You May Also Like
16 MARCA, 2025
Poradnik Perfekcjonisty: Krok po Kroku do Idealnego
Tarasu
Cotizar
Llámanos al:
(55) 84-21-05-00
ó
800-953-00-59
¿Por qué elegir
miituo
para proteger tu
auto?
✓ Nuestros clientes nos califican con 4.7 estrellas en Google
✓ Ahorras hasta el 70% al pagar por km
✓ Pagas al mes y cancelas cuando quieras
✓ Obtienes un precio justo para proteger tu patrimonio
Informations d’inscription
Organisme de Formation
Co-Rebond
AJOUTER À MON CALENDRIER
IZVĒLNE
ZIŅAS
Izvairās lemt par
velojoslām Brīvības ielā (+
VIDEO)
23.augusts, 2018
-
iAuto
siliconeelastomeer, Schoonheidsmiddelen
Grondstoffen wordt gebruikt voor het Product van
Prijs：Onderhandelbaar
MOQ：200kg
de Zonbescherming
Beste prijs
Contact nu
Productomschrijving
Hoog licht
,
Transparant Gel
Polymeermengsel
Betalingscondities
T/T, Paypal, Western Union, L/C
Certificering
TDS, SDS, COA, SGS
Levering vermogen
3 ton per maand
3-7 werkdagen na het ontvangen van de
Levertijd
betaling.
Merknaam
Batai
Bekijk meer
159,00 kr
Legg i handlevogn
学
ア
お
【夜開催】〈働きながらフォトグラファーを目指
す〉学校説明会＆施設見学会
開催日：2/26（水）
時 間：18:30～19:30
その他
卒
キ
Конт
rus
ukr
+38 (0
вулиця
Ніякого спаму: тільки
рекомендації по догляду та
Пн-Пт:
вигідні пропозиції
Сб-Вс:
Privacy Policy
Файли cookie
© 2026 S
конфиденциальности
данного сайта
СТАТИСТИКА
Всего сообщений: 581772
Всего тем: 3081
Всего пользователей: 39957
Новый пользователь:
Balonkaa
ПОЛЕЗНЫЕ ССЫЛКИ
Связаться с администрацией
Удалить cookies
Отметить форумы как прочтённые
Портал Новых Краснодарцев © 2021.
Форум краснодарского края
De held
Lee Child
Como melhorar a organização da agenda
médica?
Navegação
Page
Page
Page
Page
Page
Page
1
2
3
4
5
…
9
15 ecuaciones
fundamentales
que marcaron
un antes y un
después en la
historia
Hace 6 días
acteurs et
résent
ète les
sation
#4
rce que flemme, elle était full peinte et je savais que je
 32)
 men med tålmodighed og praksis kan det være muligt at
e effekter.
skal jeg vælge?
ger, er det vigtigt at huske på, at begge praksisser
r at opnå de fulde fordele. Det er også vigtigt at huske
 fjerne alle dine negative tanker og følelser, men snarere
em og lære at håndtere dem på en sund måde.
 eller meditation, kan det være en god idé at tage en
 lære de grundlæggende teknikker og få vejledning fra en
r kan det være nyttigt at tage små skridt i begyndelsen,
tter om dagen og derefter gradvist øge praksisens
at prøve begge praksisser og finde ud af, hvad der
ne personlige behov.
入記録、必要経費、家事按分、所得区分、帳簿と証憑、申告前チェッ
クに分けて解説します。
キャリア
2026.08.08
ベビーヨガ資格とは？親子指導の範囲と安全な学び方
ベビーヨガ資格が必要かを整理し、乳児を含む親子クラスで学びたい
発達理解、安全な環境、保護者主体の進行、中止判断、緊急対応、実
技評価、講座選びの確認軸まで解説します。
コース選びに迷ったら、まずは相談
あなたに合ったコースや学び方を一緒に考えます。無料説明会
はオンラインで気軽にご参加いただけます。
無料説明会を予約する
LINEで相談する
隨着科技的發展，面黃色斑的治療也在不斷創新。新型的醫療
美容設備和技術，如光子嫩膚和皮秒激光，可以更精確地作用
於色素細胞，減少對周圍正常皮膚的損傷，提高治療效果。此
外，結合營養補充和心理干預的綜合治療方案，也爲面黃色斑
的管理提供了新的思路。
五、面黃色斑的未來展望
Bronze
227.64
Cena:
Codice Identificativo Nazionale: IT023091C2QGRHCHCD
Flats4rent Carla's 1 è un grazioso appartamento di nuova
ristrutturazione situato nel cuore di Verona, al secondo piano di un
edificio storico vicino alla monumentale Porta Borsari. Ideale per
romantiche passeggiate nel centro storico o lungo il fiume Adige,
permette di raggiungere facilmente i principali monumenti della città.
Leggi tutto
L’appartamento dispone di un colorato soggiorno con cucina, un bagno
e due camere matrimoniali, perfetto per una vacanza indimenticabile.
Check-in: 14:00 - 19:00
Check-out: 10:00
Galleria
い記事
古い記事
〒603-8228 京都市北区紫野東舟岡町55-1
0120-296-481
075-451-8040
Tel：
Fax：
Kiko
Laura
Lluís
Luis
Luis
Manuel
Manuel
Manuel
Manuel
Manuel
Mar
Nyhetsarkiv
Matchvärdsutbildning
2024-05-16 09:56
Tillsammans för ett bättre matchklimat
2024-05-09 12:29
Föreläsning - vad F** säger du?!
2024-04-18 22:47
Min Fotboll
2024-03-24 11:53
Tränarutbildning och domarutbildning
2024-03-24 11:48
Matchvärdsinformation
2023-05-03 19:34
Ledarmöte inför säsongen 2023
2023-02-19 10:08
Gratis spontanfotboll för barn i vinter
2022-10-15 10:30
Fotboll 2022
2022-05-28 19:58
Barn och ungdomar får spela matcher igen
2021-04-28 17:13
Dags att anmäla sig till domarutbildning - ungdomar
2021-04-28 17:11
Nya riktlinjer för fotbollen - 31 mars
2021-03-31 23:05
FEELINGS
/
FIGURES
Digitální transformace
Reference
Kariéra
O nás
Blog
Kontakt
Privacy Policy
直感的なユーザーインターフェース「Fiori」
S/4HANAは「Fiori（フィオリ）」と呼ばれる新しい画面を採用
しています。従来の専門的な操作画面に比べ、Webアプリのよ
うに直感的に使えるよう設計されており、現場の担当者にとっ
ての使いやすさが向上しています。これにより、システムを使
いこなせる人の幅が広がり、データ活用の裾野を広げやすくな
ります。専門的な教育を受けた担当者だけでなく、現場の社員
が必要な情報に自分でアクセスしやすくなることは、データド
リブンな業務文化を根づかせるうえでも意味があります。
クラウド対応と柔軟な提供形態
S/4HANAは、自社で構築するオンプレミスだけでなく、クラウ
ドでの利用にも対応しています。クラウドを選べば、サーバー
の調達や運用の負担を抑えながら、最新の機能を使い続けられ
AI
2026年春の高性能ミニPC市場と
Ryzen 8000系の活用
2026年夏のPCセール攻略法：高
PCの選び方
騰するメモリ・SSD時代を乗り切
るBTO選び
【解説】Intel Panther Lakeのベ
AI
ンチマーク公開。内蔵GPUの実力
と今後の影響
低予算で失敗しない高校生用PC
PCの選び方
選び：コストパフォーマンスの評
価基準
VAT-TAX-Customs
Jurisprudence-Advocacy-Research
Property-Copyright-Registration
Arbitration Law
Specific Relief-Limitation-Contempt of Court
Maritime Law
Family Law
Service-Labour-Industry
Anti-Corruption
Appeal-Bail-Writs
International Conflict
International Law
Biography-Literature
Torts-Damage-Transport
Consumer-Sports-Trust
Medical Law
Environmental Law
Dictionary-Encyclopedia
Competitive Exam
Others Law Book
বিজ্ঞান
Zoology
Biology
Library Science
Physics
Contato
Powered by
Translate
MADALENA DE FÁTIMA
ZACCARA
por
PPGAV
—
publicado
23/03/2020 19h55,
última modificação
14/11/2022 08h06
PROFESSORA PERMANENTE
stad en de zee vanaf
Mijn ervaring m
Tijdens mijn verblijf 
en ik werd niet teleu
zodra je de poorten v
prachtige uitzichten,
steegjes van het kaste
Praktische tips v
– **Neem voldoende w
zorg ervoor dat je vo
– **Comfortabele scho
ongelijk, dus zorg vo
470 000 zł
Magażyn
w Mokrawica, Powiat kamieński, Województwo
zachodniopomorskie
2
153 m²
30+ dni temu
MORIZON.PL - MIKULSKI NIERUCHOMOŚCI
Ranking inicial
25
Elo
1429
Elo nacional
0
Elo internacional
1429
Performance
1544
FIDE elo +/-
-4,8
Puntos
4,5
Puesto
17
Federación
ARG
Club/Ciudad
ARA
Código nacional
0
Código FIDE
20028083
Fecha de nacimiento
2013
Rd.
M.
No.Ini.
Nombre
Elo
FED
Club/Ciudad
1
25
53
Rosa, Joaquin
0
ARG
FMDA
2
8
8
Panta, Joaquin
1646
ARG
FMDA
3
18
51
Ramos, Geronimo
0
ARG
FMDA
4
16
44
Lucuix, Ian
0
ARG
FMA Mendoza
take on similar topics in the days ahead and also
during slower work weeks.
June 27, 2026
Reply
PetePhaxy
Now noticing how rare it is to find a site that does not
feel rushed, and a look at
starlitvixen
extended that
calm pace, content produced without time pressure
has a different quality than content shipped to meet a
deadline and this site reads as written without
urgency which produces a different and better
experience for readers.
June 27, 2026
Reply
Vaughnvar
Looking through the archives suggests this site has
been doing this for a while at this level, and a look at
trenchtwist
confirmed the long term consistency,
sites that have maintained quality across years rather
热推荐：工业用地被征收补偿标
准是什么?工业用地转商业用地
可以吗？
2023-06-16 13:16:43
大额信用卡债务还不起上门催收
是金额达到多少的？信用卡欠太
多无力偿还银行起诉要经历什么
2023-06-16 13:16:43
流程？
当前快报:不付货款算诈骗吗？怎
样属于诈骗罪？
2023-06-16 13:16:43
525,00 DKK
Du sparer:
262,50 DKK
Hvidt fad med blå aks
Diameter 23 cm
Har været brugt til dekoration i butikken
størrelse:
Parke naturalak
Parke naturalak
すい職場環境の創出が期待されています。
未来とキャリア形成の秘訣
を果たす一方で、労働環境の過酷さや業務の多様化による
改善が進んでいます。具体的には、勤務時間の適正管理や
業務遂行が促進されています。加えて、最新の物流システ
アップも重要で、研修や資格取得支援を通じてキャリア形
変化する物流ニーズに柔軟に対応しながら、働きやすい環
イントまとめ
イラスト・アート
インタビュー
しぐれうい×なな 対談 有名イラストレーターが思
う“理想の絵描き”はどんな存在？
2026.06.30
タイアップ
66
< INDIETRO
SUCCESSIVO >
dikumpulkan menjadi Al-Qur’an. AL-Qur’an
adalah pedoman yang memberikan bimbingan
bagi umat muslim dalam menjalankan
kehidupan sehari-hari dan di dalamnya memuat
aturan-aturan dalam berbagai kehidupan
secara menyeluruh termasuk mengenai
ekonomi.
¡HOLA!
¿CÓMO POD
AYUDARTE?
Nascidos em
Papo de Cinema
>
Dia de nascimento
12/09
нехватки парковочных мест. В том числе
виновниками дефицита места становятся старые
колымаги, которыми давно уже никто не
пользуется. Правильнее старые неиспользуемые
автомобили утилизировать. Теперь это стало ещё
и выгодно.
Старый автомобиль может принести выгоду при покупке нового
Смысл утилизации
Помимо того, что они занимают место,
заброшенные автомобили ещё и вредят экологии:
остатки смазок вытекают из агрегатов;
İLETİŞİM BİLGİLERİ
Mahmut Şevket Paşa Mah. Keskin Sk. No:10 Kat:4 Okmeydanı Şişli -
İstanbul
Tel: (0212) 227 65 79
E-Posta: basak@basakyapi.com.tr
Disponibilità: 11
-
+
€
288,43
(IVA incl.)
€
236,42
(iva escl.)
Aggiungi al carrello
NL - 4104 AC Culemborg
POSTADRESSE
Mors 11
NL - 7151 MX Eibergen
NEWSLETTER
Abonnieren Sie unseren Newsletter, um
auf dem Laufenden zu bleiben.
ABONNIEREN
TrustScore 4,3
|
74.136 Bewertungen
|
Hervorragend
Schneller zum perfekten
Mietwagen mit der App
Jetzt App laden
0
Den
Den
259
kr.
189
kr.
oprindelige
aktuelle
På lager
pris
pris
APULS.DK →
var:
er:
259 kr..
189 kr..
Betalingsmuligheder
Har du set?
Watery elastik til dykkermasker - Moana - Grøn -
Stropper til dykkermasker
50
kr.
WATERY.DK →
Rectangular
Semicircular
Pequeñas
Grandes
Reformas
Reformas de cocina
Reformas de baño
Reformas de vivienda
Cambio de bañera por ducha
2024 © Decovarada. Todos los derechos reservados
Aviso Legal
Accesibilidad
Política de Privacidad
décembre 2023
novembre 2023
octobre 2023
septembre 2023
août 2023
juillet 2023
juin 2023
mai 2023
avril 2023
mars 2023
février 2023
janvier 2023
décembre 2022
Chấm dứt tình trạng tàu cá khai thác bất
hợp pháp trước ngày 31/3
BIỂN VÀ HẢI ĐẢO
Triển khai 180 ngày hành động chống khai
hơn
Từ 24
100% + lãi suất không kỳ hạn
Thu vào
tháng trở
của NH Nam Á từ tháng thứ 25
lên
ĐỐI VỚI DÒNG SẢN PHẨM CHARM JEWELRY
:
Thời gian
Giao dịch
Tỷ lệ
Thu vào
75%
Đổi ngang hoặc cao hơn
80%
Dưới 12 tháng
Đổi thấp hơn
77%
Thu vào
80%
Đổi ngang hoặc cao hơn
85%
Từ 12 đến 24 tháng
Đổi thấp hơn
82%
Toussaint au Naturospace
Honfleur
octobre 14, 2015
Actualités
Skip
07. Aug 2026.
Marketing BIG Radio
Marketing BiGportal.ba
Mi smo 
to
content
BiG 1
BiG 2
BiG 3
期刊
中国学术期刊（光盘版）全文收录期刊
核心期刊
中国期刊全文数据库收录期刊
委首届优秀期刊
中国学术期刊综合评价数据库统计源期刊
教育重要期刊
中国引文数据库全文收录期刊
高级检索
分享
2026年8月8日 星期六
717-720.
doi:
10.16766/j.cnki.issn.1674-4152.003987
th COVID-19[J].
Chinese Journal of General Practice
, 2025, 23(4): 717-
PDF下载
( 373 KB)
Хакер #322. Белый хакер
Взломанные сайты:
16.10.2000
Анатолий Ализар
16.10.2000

──────

> **Activity**: When you reach the line containing "Min Fotboll" in the data above, start copying exactly, and stop after the line containing "ての使いやすさが向上しています。これにより、システムを使".

> **Exercise response**:
Min Fotboll
2024-03-24 11:53
Tränarutbildning och domarutbildning
2024-03-24 11:48
Matchvärdsinformation
2023-05-03 19:34
Ledarmöte inför säsongen 2023
2023-02-19 10:08
Gratis spontanfotboll för barn i vinter
2022-10-15 10:30
Fotboll 2022
2022-05-28 19:58
Barn och ungdomar får spela matcher igen
2021-04-28 17:13
Dags att anmäla sig till domarutbildning - ungdomar
2021-04-28 17:11
Nya riktlinjer för fotbollen - 31 mars
2021-03-31 23:05
FEELINGS
/
FIGURES
Digitální transformace
Reference
Kariéra
O nás
Blog
Kontakt
Privacy Policy
直感的なユーザーインターフェース「Fiori」
S/4HANAは「Fiori（フィオリ）」と呼ばれる新しい画面を採用
しています。従来の専門的な操作画面に比べ、Webアプリのよ
うに直感的に使えるよう設計されており、現場の担当者にとっ
ての使いやすさが向上しています。これにより、システムを使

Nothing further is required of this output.